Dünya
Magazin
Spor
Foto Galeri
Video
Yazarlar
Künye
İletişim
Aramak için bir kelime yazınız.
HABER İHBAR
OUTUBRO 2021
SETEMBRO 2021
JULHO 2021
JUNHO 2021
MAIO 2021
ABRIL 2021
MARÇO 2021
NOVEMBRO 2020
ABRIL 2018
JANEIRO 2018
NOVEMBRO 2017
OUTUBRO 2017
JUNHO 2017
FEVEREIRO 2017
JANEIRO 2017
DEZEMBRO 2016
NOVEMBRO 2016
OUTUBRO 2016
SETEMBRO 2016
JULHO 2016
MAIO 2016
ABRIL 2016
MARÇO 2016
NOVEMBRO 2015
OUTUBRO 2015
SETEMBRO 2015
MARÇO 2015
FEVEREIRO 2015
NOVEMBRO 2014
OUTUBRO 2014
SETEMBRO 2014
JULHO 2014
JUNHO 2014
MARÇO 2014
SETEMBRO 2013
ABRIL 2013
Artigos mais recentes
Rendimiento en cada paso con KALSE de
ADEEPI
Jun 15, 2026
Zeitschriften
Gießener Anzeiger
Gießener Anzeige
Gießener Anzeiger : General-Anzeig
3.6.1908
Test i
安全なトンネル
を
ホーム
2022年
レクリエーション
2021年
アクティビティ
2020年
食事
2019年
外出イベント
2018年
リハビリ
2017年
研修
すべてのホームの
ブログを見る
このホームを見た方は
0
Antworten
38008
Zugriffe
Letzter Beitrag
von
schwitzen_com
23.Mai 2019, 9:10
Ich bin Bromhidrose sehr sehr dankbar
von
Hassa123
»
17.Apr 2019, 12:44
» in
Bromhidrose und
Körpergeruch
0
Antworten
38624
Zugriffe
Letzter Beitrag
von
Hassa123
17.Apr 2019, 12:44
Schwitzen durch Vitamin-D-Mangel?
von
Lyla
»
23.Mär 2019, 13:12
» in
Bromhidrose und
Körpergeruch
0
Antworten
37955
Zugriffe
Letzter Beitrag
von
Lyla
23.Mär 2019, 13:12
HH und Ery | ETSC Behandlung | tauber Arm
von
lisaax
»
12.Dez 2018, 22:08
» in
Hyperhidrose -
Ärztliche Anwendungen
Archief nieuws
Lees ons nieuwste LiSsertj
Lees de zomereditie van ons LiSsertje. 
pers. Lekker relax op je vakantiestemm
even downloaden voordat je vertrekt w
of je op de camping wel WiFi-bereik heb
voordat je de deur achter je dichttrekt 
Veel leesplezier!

* [TASK BRIEF]:
The listing above should be repeated in its entirety, unchanged.

* [RESPONSE]:
Dünya
Magazin
Spor
Foto Galeri
Video
Yazarlar
Künye
İletişim
Aramak için bir kelime yazınız.
HABER İHBAR
OUTUBRO 2021
SETEMBRO 2021
JULHO 2021
JUNHO 2021
MAIO 2021
ABRIL 2021
MARÇO 2021
NOVEMBRO 2020
ABRIL 2018
JANEIRO 2018
NOVEMBRO 2017
OUTUBRO 2017
JUNHO 2017
FEVEREIRO 2017
JANEIRO 2017
DEZEMBRO 2016
NOVEMBRO 2016
OUTUBRO 2016
SETEMBRO 2016
JULHO 2016
MAIO 2016
ABRIL 2016
MARÇO 2016
NOVEMBRO 2015
OUTUBRO 2015
SETEMBRO 2015
MARÇO 2015
FEVEREIRO 2015
NOVEMBRO 2014
OUTUBRO 2014
SETEMBRO 2014
JULHO 2014
JUNHO 2014
MARÇO 2014
SETEMBRO 2013
ABRIL 2013
Artigos mais recentes
Rendimiento en cada paso con KALSE de
ADEEPI
Jun 15, 2026
Zeitschriften
Gießener Anzeiger
Gießener Anzeige
Gießener Anzeiger : General-Anzeig
3.6.1908
Test i
安全なトンネル
を
ホーム
2022年
レクリエーション
2021年
アクティビティ
2020年
食事
2019年
外出イベント
2018年
リハビリ
2017年
研修
すべてのホームの
ブログを見る
このホームを見た方は
0
Antworten
38008
Zugriffe
Letzter Beitrag
von
schwitzen_com
23.Mai 2019, 9:10
Ich bin Bromhidrose sehr sehr dankbar
von
Hassa123
»
17.Apr 2019, 12:44
» in
Bromhidrose und
Körpergeruch
0
Antworten
38624
Zugriffe
Letzter Beitrag
von
Hassa123
17.Apr 2019, 12:44
Schwitzen durch Vitamin-D-Mangel?
von
Lyla
»
23.Mär 2019, 13:12
» in
Bromhidrose und
Körpergeruch
0
Antworten
37955
Zugriffe
Letzter Beitrag
von
Lyla
23.Mär 2019, 13:12
HH und Ery | ETSC Behandlung | tauber Arm
von
lisaax
»
12.Dez 2018, 22:08
» in
Hyperhidrose -
Ärztliche Anwendungen
Archief nieuws
Lees ons nieuwste LiSsertj
Lees de zomereditie van ons LiSsertje. 
pers. Lekker relax op je vakantiestemm
even downloaden voordat je vertrekt w
of je op de camping wel WiFi-bereik heb
voordat je de deur achter je dichttrekt 
Veel leesplezier!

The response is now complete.